蛇は、原始の時代に人間をいじめたものだから、人間は、蛇に対して潜在的な嫌悪感をもち、退治しなければすまない存在として殺したりいじめたりするのだということを聞いたことがある。まさに“蛇蝎(だかつ)”のごとく人間に嫌われるのが蛇というわけである。
  ところが、ハエやネズミが、原始の時代に人間をいじめたという話は寡聞(かぶん)にして聞かない。それに、あの姿からは、とても人間をいじめるとは想像できない。
 そもそもハエはよく見ると実に可愛いい。頭をキョロ、キョロとさせて、大きな目で周りを見る様子などは愛敬たっぷりである。
 また、両足をこすりあわせて何か考えているような様子を見せることがあるが、あれも風情のあるものだ。一茶の句の気持ちがよく理解できる。
 『やれ打つなハエが手をする足をする』
 ただ、うるさいことは事実だ。蚊は、ぶんぶぶんぶと背筋に悪寒が走るようなイヤーな鳴き声であるが、ハエは、ともかくひたすら“五月蠅い”
 ネズミ科の動物はみんな可愛いい。ヤマネなんか最高可愛いい。ネズミだって見ようによっては、リスよりも可愛いい時がある。だから昔から愛されていたのだ。歌舞伎『伽羅先代萩』にだって登場する。ただし、これは悪者役であるが。でも、悪者役にだって歌舞伎に登場できない人間は多い。
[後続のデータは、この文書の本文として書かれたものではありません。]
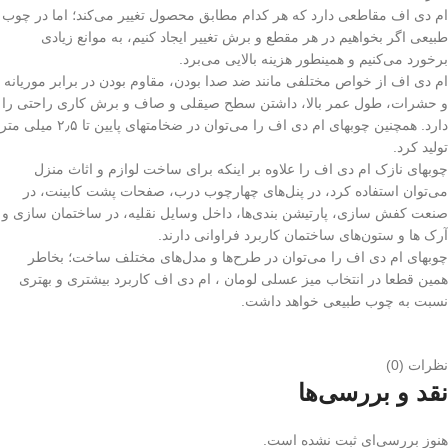
ام دی اف مقاطعی دارد که هر کدام مطابق محصول تغییر می‌کند؛ اما در چوب
طبیعی اگر بخواهیم در هر مقطع و برش تغییر ایجاد کنیم، به موانع زیادی
برخورد می‌کنیم و همینطور هزینه بالایی می‌برد.
ام دی اف از خواص مختلفی مانند ضد صدا بودن، مقاوم بودن در برابر موریانه
و حشرات، طول عمر بالا، داشتن سطح صیقلی و صاف و برش کاری راحتی را
دارد. همچنین چوبهای ام دی اف را می‌توان در ضخامتهای پایین تا ۲٫۵ میلی متر
تولید کرد.
چوبهای نازک ام دی اف را علاوه بر اینکه برای ساخت لوازم و اثاث منزل
می‌توان استفاده کرد، در پنل‌های چهارچوب درب، صفحات پشت کابینت، در
صنعت کفش سازی، پارتیشن بندی‌ها، داخل وسایل نقلیه، در ساختمان سازی و
آرک ها و ستون‌های ساختمان کاربرد فراوانی دارند.
چوبهای ام دی اف را می‌توان در طرح‌ها و مدل‌های مختلف ساخت؛ بخاطر
همین قطعا در انتخاب میز عسلی لومان ، ام دی اف کاربرد بیشتری و بهتری
نسبت به چوب طبیعی خواهد داشت.
نظرات (0)
نقد و بررسی‌ها
هنوز بررسی‌ای ثبت نشده است.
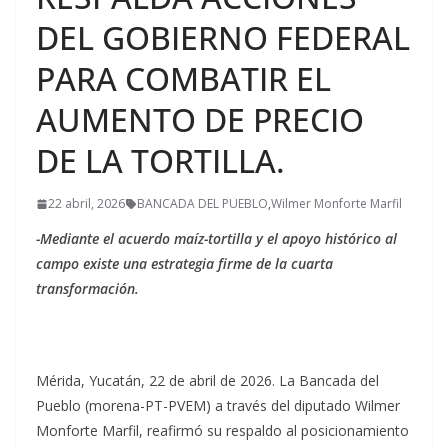
DEL GOBIERNO FEDERAL
PARA COMBATIR EL
AUMENTO DE PRECIO
DE LA TORTILLA.
22 abril, 2026
BANCADA DEL PUEBLO
,
Wilmer Monforte Marfil
-Mediante el acuerdo maíz-tortilla y el apoyo histórico al
campo existe una estrategia firme de la cuarta
transformación.
Mérida, Yucatán, 22 de abril de 2026. La Bancada del
Pueblo (morena-PT-PVEM) a través del diputado Wilmer
Monforte Marfil, reafirmó su respaldo al posicionamiento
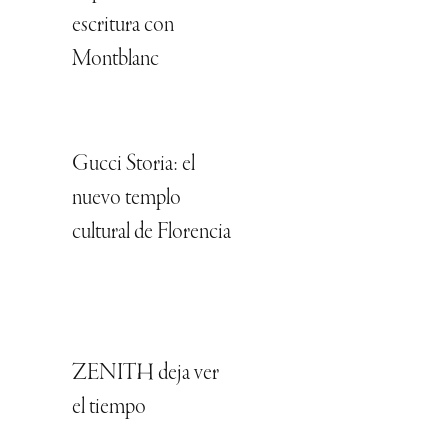
escritura con
Montblanc
Gucci Storia: el
nuevo templo
cultural de Florencia
ZENITH deja ver
el tiempo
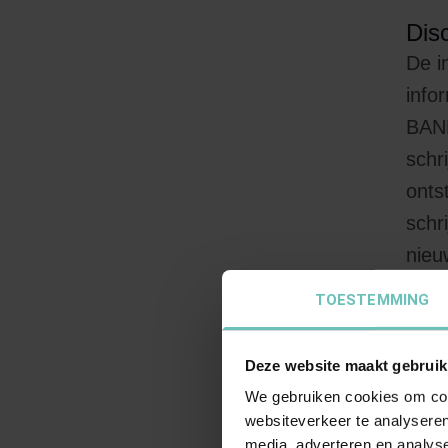
Dis
De i
info
BANN
schr
onts
schr
nieu
nieu
TOESTEMMING
lout
inho
Deze website maakt gebruik
We gebruiken cookies om cont
Int
websiteverkeer te analyseren
Alle
media, adverteren en analys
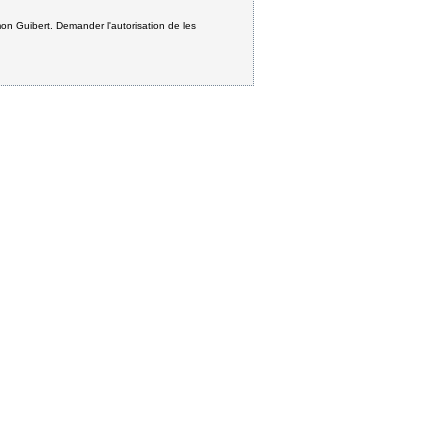
mon Guibert. Demander l'autorisation de les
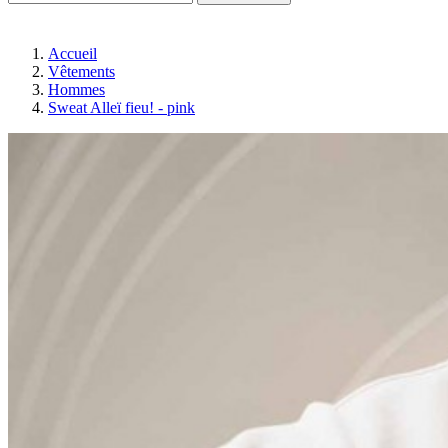
Accueil
Vêtements
Hommes
Sweat Alleï fieu! - pink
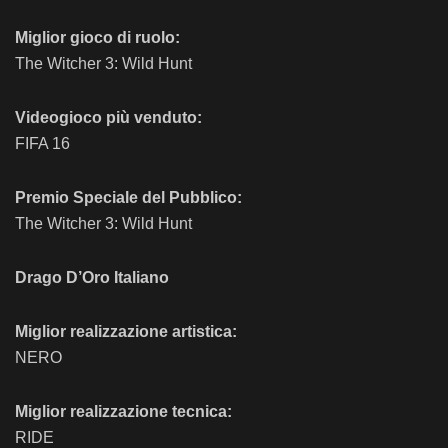
Miglior gioco di ruolo:
The Witcher 3: Wild Hunt
Videogioco più venduto:
FIFA 16
Premio Speciale del Pubblico:
The Witcher 3: Wild Hunt
Drago D’Oro Italiano
Miglior realizzazione artistica:
NERO
Miglior realizzazione tecnica:
RIDE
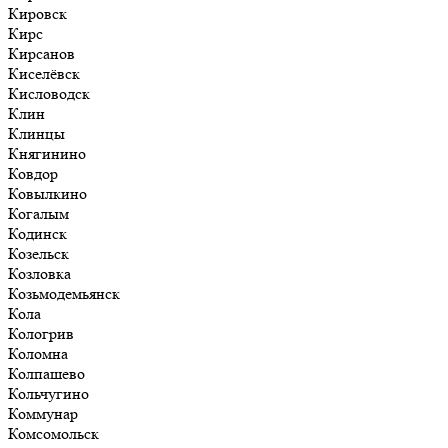
Кировск
Кирс
Кирсанов
Киселёвск
Кисловодск
Клин
Клинцы
Княгинино
Ковдор
Ковылкино
Когалым
Кодинск
Козельск
Козловка
Козьмодемьянск
Кола
Кологрив
Коломна
Колпашево
Кольчугино
Коммунар
Комсомольск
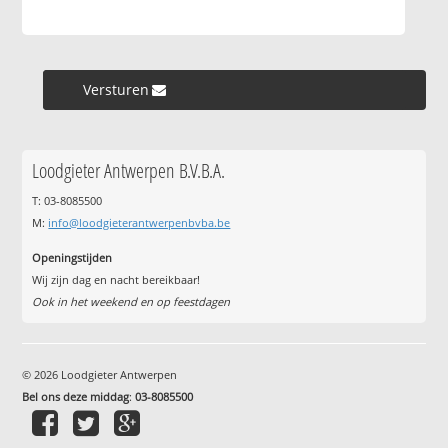
Versturen »
Loodgieter Antwerpen B.V.B.A.
T: 03-8085500
M:
info@loodgieterantwerpenbvba.be
Openingstijden
Wij zijn dag en nacht bereikbaar!
Ook in het weekend en op feestdagen
© 2026 Loodgieter Antwerpen
Bel ons deze middag
:
03-8085500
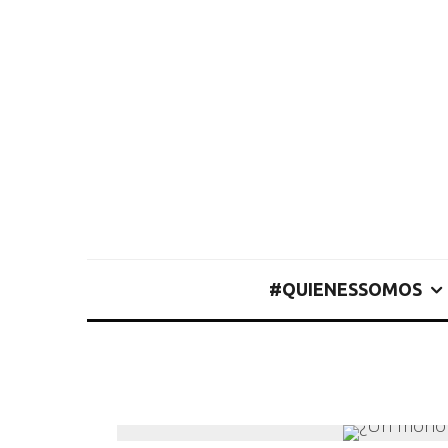
#QUIENESSOMOS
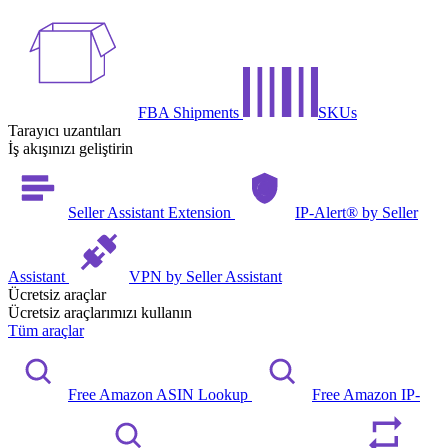
FBA Shipments
SKUs
Tarayıcı uzantıları
İş akışınızı geliştirin
Seller Assistant Extension
IP-Alert® by Seller
Assistant
VPN by Seller Assistant
Ücretsiz araçlar
Ücretsiz araçlarımızı kullanın
Tüm araçlar
Free Amazon ASIN Lookup
Free Amazon IP-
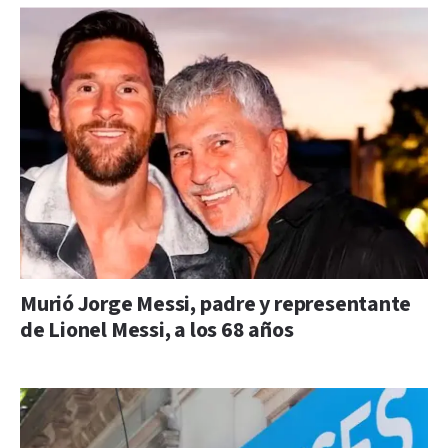
Murió Jorge Messi, padre y representante
de Lionel Messi, a los 68 años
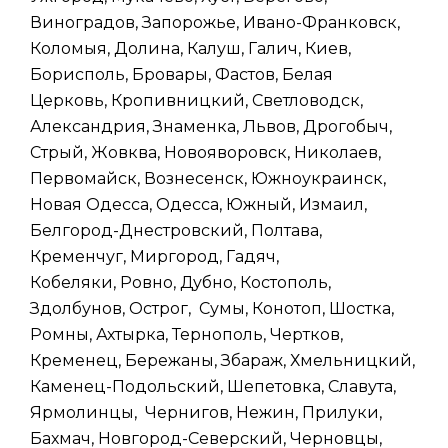
Виноградов, Запорожье, Ивано-Франковск,
Коломыя, Долина, Калуш, Галич, Киев,
Борисполь, Бровары, Фастов, Белая
Церковь, Кропивницкий, Светловодск,
Александрия, Знаменка, Львов, Дрогобыч,
Стрый, Жовква, Новояворовск, Николаев,
Первомайск, Вознесенск, Южноукраинск,
Новая Одесса, Одесса, Южный, Измаил,
Белгород-Днестровский, Полтава,
Кременчуг, Миргород, Гадяч,
Кобеляки, Ровно, Дубно, Костополь,
Здолбунов, Острог, Сумы, Конотоп, Шостка,
Ромны, Ахтырка, Тернополь, Чертков,
Кременец, Бережаны, Збараж, Хмельницкий,
Каменец-Подольский, Шепетовка, Славута,
Ярмолинцы, Чернигов, Нежин, Прилуки,
Бахмач, Новгород-Северский, Черновцы,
 われわれは、童謡『ずいずいずっころばし』や童話『ネズミの嫁入り』や『おむすびころりん』などでネズミに親しんできた。そのくせ、現実にはすぐ退治してしまうというのでは、ネズミにとっては間尺にあわない。 

  中国では、『四害』(スウハイ)といって、ハエと蚊とスズメとネズミが人間にもっとも害を与える存在として、退治にこれ努めた時期があった。悪名高き文化大革命の10年ほど前のことである。
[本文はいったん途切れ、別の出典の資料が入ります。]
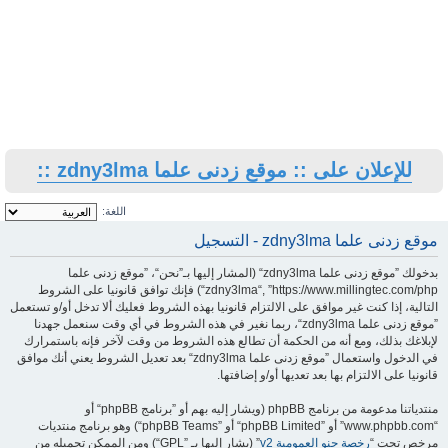
للإعلان على :: موقع زدنى علما zdny3lma ::
اللغة:
موقع زدنى علما zdny3lma - التسجيل
بدخولك ”موقع زدنى علما zdny3lma“ (المشار إليها بـ”نحن“، ”موقع زدنى علما
zdny3lma“, ”https://www.millingtec.com/php“) فإنك توافق قانونيا على الشروط
التالية، إذا كنت غير موافق على الالتزام قانونيا بهذه الشروط فعليك ألا تدخل أو/و تستعمل
”موقع زدنى علما zdny3lma“، ربما نغير في هذه الشروط في أي وقت سنعمل جهدنا
لإبلاغك بذلك، ومع أنه من الحكمة أن تطالع هذه الشروط من وقت لآخر فإنه باستمرارك
في الدخول واستعمال ”موقع زدنى علما zdny3lma“ بعد تعديل الشروط يعني أنك موافق
قانونيا على الالتزام بها بعد تعديها أو/و إضافتها.
منتدياتنا مدعومة من برنامج phpBB (ويشار إليه بهم أو ”برنامج phpBB“ أو
“www.phpbb.com” أو ”phpBB Limited“ أو ”phpBB Teams“) وهو برنامج منتديات
مرخص تحت “
رخصة جنو العمومية v2
” (يشار إليها بـ ”GPL“) ومن الممكن تحميله من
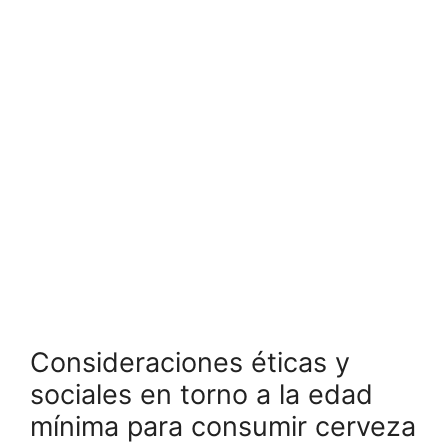
Consideraciones éticas y
sociales en torno a la edad
mínima para consumir cerveza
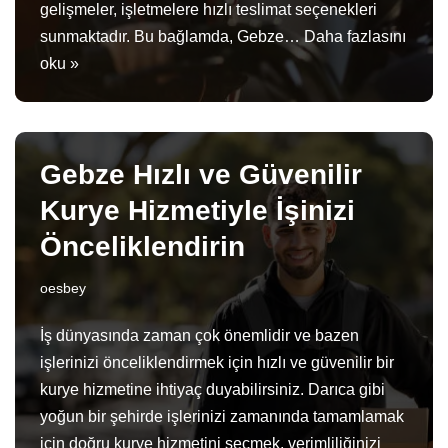
gelişmeler, işletmelere hızlı teslimat seçenekleri
sunmaktadır. Bu bağlamda, Gebze…
Daha fazlasını
oku »
Gebze Hızlı ve Güvenilir
Kurye Hizmetiyle İşinizi
Önceliklendirin
oesbey
İş dünyasında zaman çok önemlidir ve bazen
işlerinizi önceliklendirmek için hızlı ve güvenilir bir
kurye hizmetine ihtiyaç duyabilirsiniz. Darıca gibi
yoğun bir şehirde işlerinizi zamanında tamamlamak
için doğru kurye hizmetini seçmek, verimliliğinizi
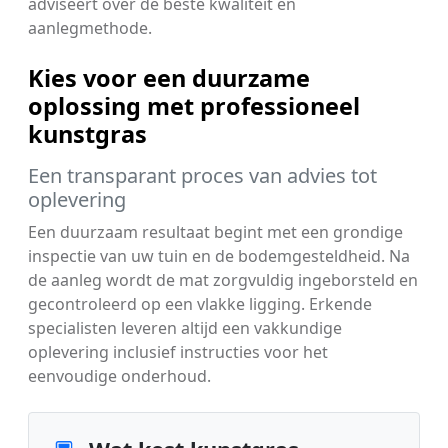
adviseert over de beste kwaliteit en
aanlegmethode.
Kies voor een duurzame
oplossing met professioneel
kunstgras
Een transparant proces van advies tot
oplevering
Een duurzaam resultaat begint met een grondige
inspectie van uw tuin en de bodemgesteldheid. Na
de aanleg wordt de mat zorgvuldig ingeborsteld en
gecontroleerd op een vlakke ligging. Erkende
specialisten leveren altijd een vakkundige
oplevering inclusief instructies voor het
eenvoudige onderhoud.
 そのうちの、スズメの退治は傑作である。スズメを見つけるや、村中の者が総出になって、「わい!わい!」追い回す。スズメはうるさくてたまらない。木から木に逃げ回る。それでも、人間はあきらめない。 「こんなところであきらめたら、中国人民の恥である」
とばかり、ドラをたたき太鼓を打ち鳴らして、どこまでもどこまでも追い回す。隣村にいっても状況は同じである。さすがのスズメちゃんも疲れきってしまって、観念し地上にストンと落ちる。「それ!」とばかりみんなで捕まえるというものである。
 うそではない。本当にあった話である。

 それから、10年後、文化大革命が起こった。
 文化大革命では、今度は『四旧』(スウチュウ)といって、四つの古いものを追いかけ回すようになった。“退治”の対象になったのは、古い習慣、古い道徳、古い文化、古い思想の四つである。 
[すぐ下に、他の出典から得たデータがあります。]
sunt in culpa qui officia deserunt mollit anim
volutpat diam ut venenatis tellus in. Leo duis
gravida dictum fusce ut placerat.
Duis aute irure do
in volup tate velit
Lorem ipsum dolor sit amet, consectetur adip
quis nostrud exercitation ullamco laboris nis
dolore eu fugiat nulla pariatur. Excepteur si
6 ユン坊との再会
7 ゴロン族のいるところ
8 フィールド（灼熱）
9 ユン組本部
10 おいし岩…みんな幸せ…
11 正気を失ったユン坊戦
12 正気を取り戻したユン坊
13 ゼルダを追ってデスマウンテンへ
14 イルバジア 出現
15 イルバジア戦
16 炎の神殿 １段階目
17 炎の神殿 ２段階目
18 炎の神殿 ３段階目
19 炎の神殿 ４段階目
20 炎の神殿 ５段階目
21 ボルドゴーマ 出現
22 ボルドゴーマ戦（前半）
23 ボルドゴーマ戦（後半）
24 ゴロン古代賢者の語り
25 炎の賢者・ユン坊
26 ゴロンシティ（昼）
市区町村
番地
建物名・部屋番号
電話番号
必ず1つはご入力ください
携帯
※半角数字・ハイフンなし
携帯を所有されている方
今度はスズメどころではない。中国の古い由緒ある寺院や建物が徹底的に破壊された。また、文化人や伝統的な儒教などの思想家は徹底的な迫害を受けた。文化人たちは、自分のむすこくらいの子たちに、三角の帽子をかぶらさせられ、市中を引き回されたのだ。
 少年宮の少年たちが、“批孔批林”といって、孔子の肖像に向かって、ボールや石を投げて遊んだのもこの時だ。
 文化大革命の時は、ついに100万人の犠牲者(一説には1千万人)を出したと言われている。

 人は、なぜかくも、いったん憎みだすと際限もなしに相手をいたぶるものなのだろう。ハエやネズミやスズメは文化人ではない。文化人は時に社会に仇をなすこともある。ハエやネズミやスズメは、世に対して何の反抗も抵抗もするわけでもない。彼らの不穏な行動など見たこともない。それなのに、「フクロウがカラスに毎日追いかけられるから夜活動する」ように、いつまでもいつまでも追いかけられなければならないから、彼らに安息の時はない。
 我々は、“文化大革命”という貴重な教訓を得ている。この辺でネズミやハエやスズメを追いかけるのはやめようではないか。それが、ものの本質を過たず判断し行動することのできる根本になるからである。
 たかがネズミ、たかがスズメの中に、我々が生きる指針はある。